Continual learning in LLMs is a critical bottleneck for developing autonomous AI agents. By providing the first expert-validated benchmark across diverse domains, Paper 1 establishes a foundational evaluation metric that will likely drive broad research in AI memory and learning systems. While Paper 2 offers a valuable methodological improvement for multimodal time-series foundation models, Paper 1 addresses a more universally recognized challenge in the rapidly expanding and highly impactful field of frontier AI systems, giving it a higher potential for broad scientific impact.

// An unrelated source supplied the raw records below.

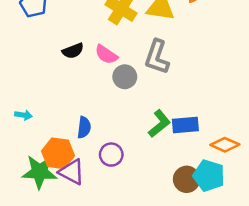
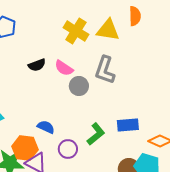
green L-shape: (159, 124) -> (96, 134), moved
blue semicircle: (84, 127) -> (46, 127), turned -72

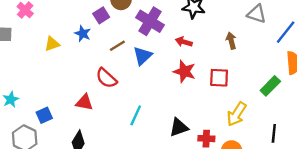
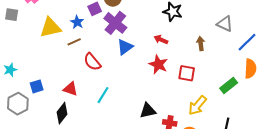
purple cross: (150, 21) -> (115, 23), moved
yellow triangle: (52, 44) -> (51, 28), size x1.6
brown line: (117, 46) -> (74, 42), moved
red triangle: (84, 102) -> (71, 89), moved
cyan line: (136, 115) -> (103, 95), moved

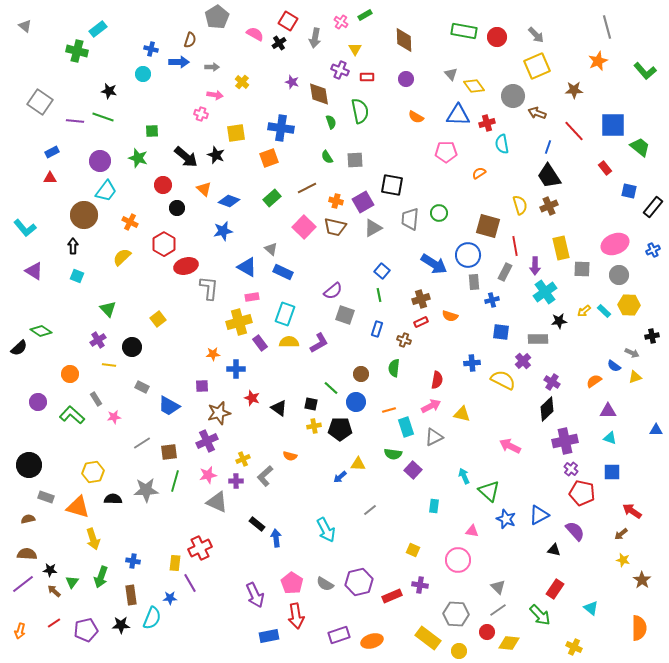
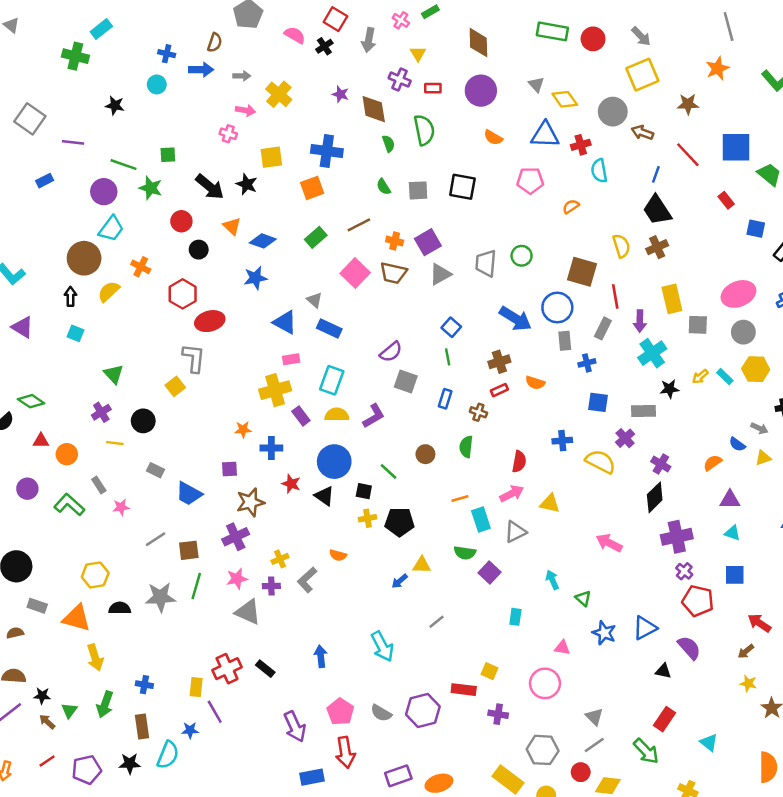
purple circle: (406, 79) -> (481, 91), size x1.6
yellow cross: (242, 82) -> (279, 94), size x1.5
green line: (103, 117) -> (123, 165), moved
red triangle: (50, 178) -> (41, 441), moved
black square: (392, 185) -> (462, 187), moved
yellow semicircle: (122, 257) -> (109, 291), moved
gray L-shape: (209, 288) -> (194, 358), moved
blue circle: (356, 402) -> (334, 462), moved, size x1.4
green triangle: (489, 491) -> (583, 598), size x0.6
black rectangle: (257, 524) -> (265, 669), moved
red rectangle: (392, 596) -> (464, 690), moved, turned 30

TRACE addresses a fundamental challenge in multimodal time series foundation models—temporal misalignment and modality missingness—which is pervasive across healthcare, affective computing, and many other domains. Its contribution to the rapidly growing field of foundation models for time series, combined with its broad applicability across modalities and domains, gives it wider potential impact. FIDES, while technically strong and addressing an important RAG faithfulness problem, targets a more specific issue (retrieval-memory conflict in LLM decoding) with a training-free inference-time fix that may be superseded as models improve. TRACE's paradigm for conditional estimation under missingness has more foundational, cross-disciplinary relevance.